Luke Shaw is a contender for the Sir Matt Busby Player of the Year but yet made his third such mistake when he failed to get under a hoof down field and Isaac Mbenza raced through to score. As a professional footballer at a Premier League club, how is he not correcting these mistakes or, perhaps more pertinently, why has the coaching set up not picked up on it?
This is the worst United side I have ever seen and we have sleepwalked into this situation. Five months ago, United had eleven players sitting on expiring contracts. Jose Mourinho fell out with a lot of players - Anthony Martial and Paul Pogba, our French connection, to name but two. When he left, they've continued to show no effort, no stomach for the fight and still look as though they don't want to be here. David de Gea has held this club to ransom not twice but three times. We show too much loyalty, overindulge our players and favouritism is rife.Half of these twats want more money but are doing the square root of zero to warrant it. Some fans are split over whether we should bend to their wishes or get rid.

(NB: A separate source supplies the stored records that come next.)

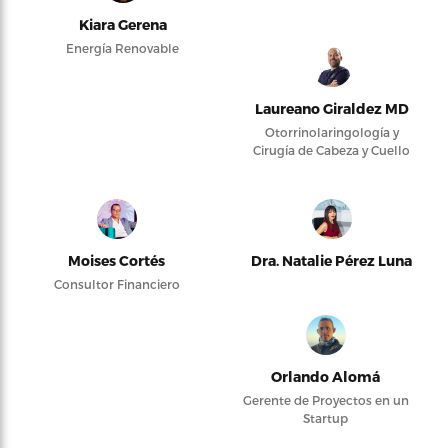
Kiara Gerena
Energía Renovable
Laureano Giraldez MD
Otorrinolaringología y
Cirugía de Cabeza y Cuello
Moises Cortés
Dra. Natalie Pérez Luna
Consultor Financiero
Orlando Alomá
Gerente de Proyectos en un
Startup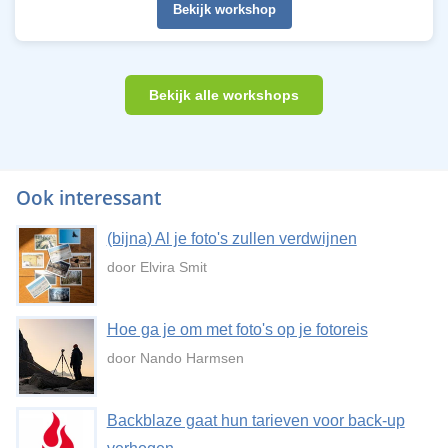
Bekijk workshop
Bekijk alle workshops
Ook interessant
(bijna) Al je foto's zullen verdwijnen
door Elvira Smit
Hoe ga je om met foto's op je fotoreis
door Nando Harmsen
Backblaze gaat hun tarieven voor back-up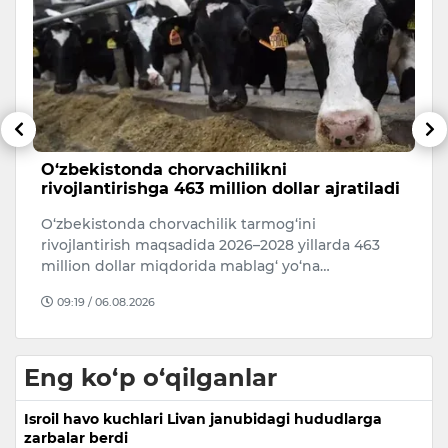
o”
O‘zbekistonda chorvachilikni
M
rivojlantirishga 463 million dollar ajratiladi
v
b
bi
O‘zbekistonda chorvachilik tarmog‘ini
Iy
rivojlantirish maqsadida 2026–2028 yillarda 463
Sa
million dollar miqdorida mablag‘ yo‘na…
k
09:19 / 06.08.2026
Eng ko‘p o‘qilganlar
Isroil havo kuchlari Livan janubidagi hududlarga
zarbalar berdi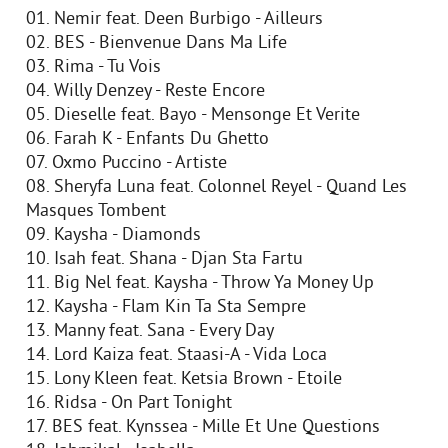
01. Nemir feat. Deen Burbigo - Ailleurs
02. BES - Bienvenue Dans Ma Life
03. Rima - Tu Vois
04. Willy Denzey - Reste Encore
05. Dieselle feat. Bayo - Mensonge Et Verite
06. Farah K - Enfants Du Ghetto
07. Oxmo Puccino - Artiste
08. Sheryfa Luna feat. Colonnel Reyel - Quand Les
Masques Tombent
09. Kaysha - Diamonds
10. Isah feat. Shana - Djan Sta Fartu
11. Big Nel feat. Kaysha - Throw Ya Money Up
12. Kaysha - Flam Kin Ta Sta Sempre
13. Manny feat. Sana - Every Day
14. Lord Kaiza feat. Staasi-A - Vida Loca
15. Lony Kleen feat. Ketsia Brown - Etoile
16. Ridsa - On Part Tonight
17. BES feat. Kynssea - Mille Et Une Questions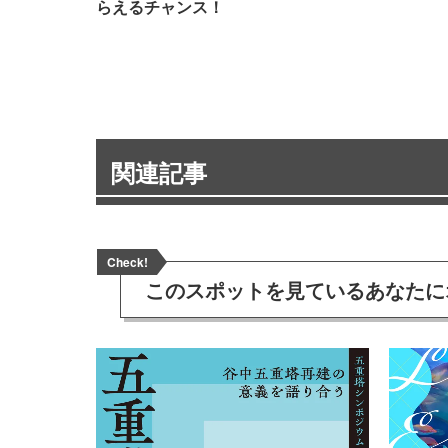
らえるチャンス！
関連記事
Check!
このスポットを見ている
あなたに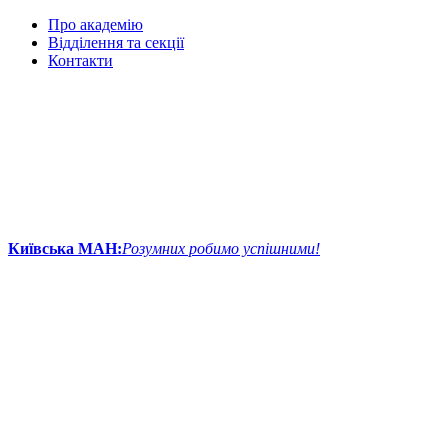
Про академію
Відділення та секції
Контакти
Київська МАН:
Розумних робимо успішними!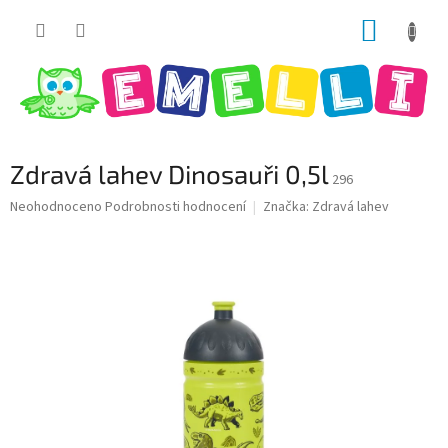
Přejít
NÁKUP
na
obsah
KOŠÍK
Zdravá lahev Dinosauři 0,5l
296
Průměrné
Neohodnoceno
Podrobnosti hodnocení
Značka:
Zdravá lahev
hodnocení
produktu
je
0,0
z
5
hvězdiček.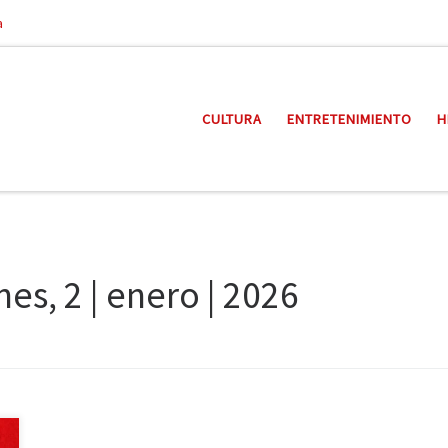
a
CULTURA
ENTRETENIMIENTO
H
nes, 2 | enero | 2026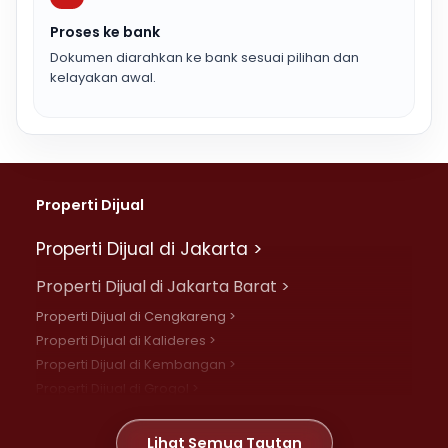
Proses ke bank
Dokumen diarahkan ke bank sesuai pilihan dan
kelayakan awal.
Properti Dijual
Properti Dijual di Jakarta >
Properti Dijual di Jakarta Barat >
Properti Dijual di Cengkareng >
Properti Dijual di Kalideres >
Properti Dijual di Kembangan >
Properti Dijual di Grogol >
Properti Dijual di Daan Mogot >
Properti Dijual di Meruya >
Lihat Semua Tautan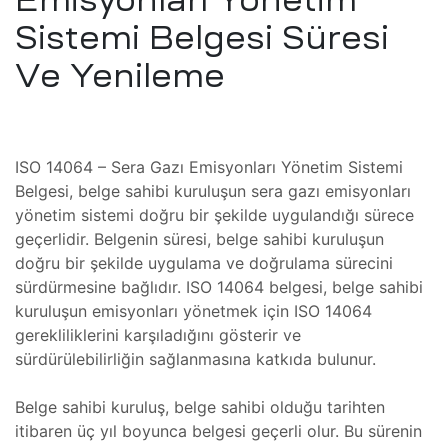
Sistemi Belgesi Süresi
e)
Ve Yenileme
rı
 Cihazı
ISO 14064 – Sera Gazı Emisyonları Yönetim Sistemi
Belgesi, belge sahibi kuruluşun sera gazı emisyonları
 Bakımı
yönetim sistemi doğru bir şekilde uygulandığı sürece
 Göz
geçerlidir. Belgenin süresi, belge sahibi kuruluşun
Cihazı
doğru bir şekilde uygulama ve doğrulama sürecini
sürdürmesine bağlıdır. ISO 14064 belgesi, belge sahibi
azı
kuruluşun emisyonları yönetmek için ISO 14064
r
 Bakımı
gerekliliklerini karşıladığını gösterir ve
op Göz
sürdürülebilirliğin sağlanmasına katkıda bulunur.
toru
Belge sahibi kuruluş, belge sahibi olduğu tarihten
itibaren üç yıl boyunca belgesi geçerli olur. Bu sürenin
r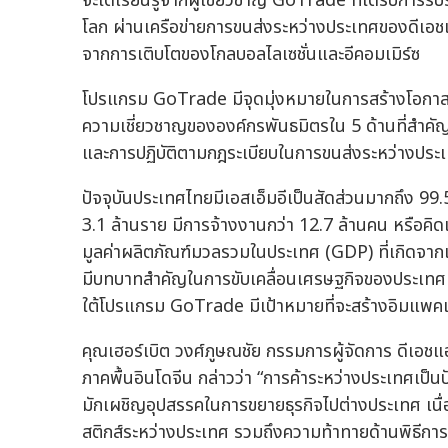
จะได้เรียนรู้จากผู้เชี่ยวชาญ GoTrade ที่ได้รับการร
โลก ผ่านเครือข่ายการขนส่งระหว่างประเทศของดีเอช
จากการเติบโตของโกลบอลไลเซชั่นและอีคอมเมิร์ซ
โปรแกรม GoTrade มีจุดมุ่งหมายในการสร้างโอกาสขย
ความเชี่ยวชาญขององค์กรพันธมิตรใน 5 ด้านที่สำคัญ
และการปฏิบัติตามกฎระเบียบในการขนส่งระหว่างประเท
ปัจจุบันประเทศไทยมีเอสเอ็มอีเป็นสัดส่วนมากถึง 99
3.1 ล้านราย มีการจ้างงานกว่า 12.7 ล้านคน หรือคิ
มูลค่าผลิตภัณฑ์มวลรวมในประเทศ (GDP) ที่เกิดจากเอ
มีบทบาทสำคัญในการขับเคลื่อนเศรษฐกิจของประเท
ใต้โปรแกรม GoTrade มีเป้าหมายที่จะสร้างอิมแพคเ
คุณเฮอร์เบิต วงศ์ภูษณชัย กรรมการผู้จัดการ ดีเอชแ
ภาคพื้นอินโดจีน กล่าวว่า “การค้าระหว่างประเทศเป
มักเผชิญอุปสรรคในการขยายธุรกิจไปต่างประเทศ เนื่อ
สติกส์ระหว่างประเทศ รวมถึงความท้าทายด้านพิธีกา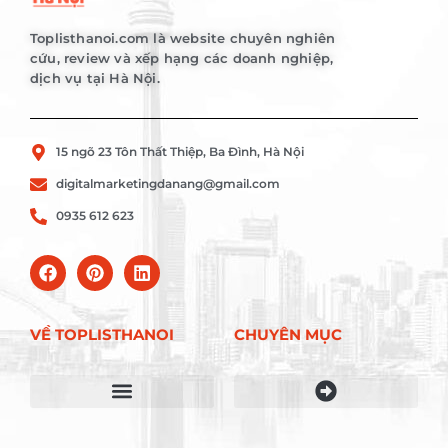
Toplisthanoi.com là website chuyên nghiên
cứu, review và xếp hạng các doanh nghiệp,
dịch vụ tại Hà Nội.
15 ngõ 23 Tôn Thất Thiệp, Ba Đình, Hà Nội
digitalmarketingdanang@gmail.com
0935 612 623
VỀ TOPLISTHANOI
CHUYÊN MỤC
Điều khoản sử dụng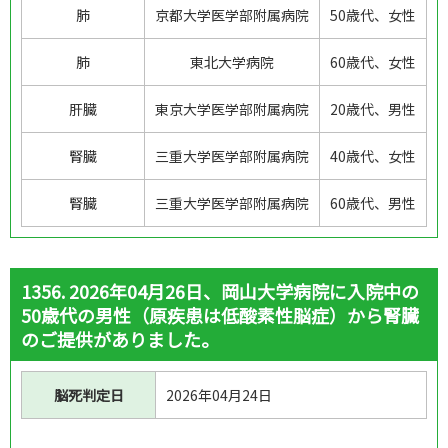
肺
京都大学医学部附属病院
50歳代、女性
肺
東北大学病院
60歳代、女性
肝臓
東京大学医学部附属病院
20歳代、男性
腎臓
三重大学医学部附属病院
40歳代、女性
腎臓
三重大学医学部附属病院
60歳代、男性
1356. 2026年04月26日、岡山大学病院に入院中の
50歳代の男性（原疾患は低酸素性脳症）から腎臓
のご提供がありました。
脳死判定日
2026年04月24日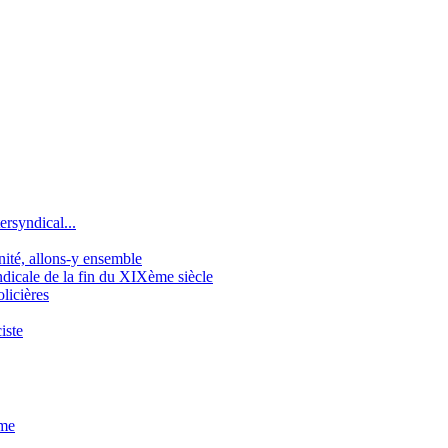
ersyndical...
gnité, allons-y ensemble
icale de la fin du XIXème siècle
licières
iste
sme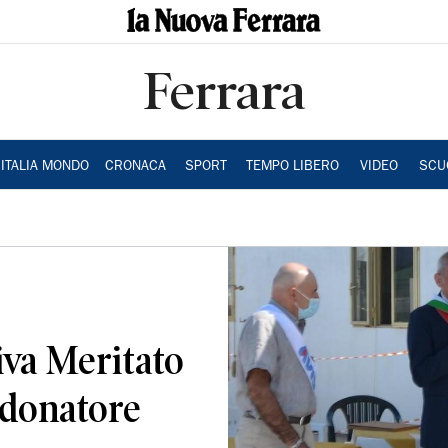
Ferrara
ITALIA MONDO
CRONACA
SPORT
TEMPO LIBERO
VIDEO
SCU
iva Meritato
 donatore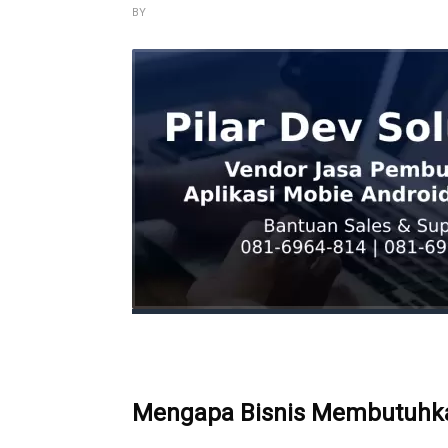
BY
Mengapa Bisnis Membutuhkan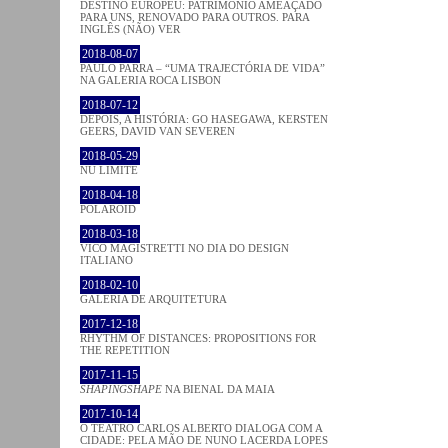
DESTINO EUROPEU: PATRIMÓNIO AMEAÇADO
PARA UNS, RENOVADO PARA OUTROS. PARA
INGLÊS (NÃO) VER
2018-08-07
PAULO PARRA – “UMA TRAJECTÓRIA DE VIDA”
NA GALERIA ROCA LISBON
2018-07-12
DEPOIS, A HISTÓRIA: GO HASEGAWA, KERSTEN
GEERS, DAVID VAN SEVEREN
2018-05-29
NU LIMITE
2018-04-18
POLAROID
2018-03-18
VICO MAGISTRETTI NO DIA DO DESIGN
ITALIANO
2018-02-10
GALERIA DE ARQUITETURA
2017-12-18
RHYTHM OF DISTANCES: PROPOSITIONS FOR
THE REPETITION
2017-11-15
SHAPINGSHAPE
NA BIENAL DA MAIA
2017-10-14
O TEATRO CARLOS ALBERTO DIALOGA COM A
CIDADE: PELA MÃO DE NUNO LACERDA LOPES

How startling it is to see Ander Herrera, of all people, urgently rally his teammates. Herrera was the only one who showed any remote leadership in response to the setback and the club's failure to agree a new deal with him means he has agreed to join Paris Saint-Germain. If only Alexis Sanchez would join him. Yet we think nothing of keeping players who are nowhere near up to standard.
Sanchez began the game moaning at a teammate and ended it by disappearing down the tunnel unassisted and injured. You wouldn't blame Woodward, sat in the same aisle as Sir Bobby Charlton, if he hopes that was the last time their highest-earner appeared in a red shirt.
The 19-year-old Tahith Chong replaced Sanchez in what could be the unofficial changing of the guard. Chong did more with his first touches than Sanchez managed in 54 feckless minutes. Chong was close to firing in an 88th-minute winner. Whatever the understandable reasons behind United's pursuit of Sanchez 16 months ago, they signed him at exactly the wrong time.
Scott McTominay's resurgence - he was, again, the only bright spot, and Sanchez's demise, perhaps underpin the recruitment reboot Solskjaer and Mike Phelan are overseeing. They want players genuinely enthralled by the prospect of playing for United and there is a reluctance to court marquee names. On the evidence at the John Smith's Stadium, it is easy to see why.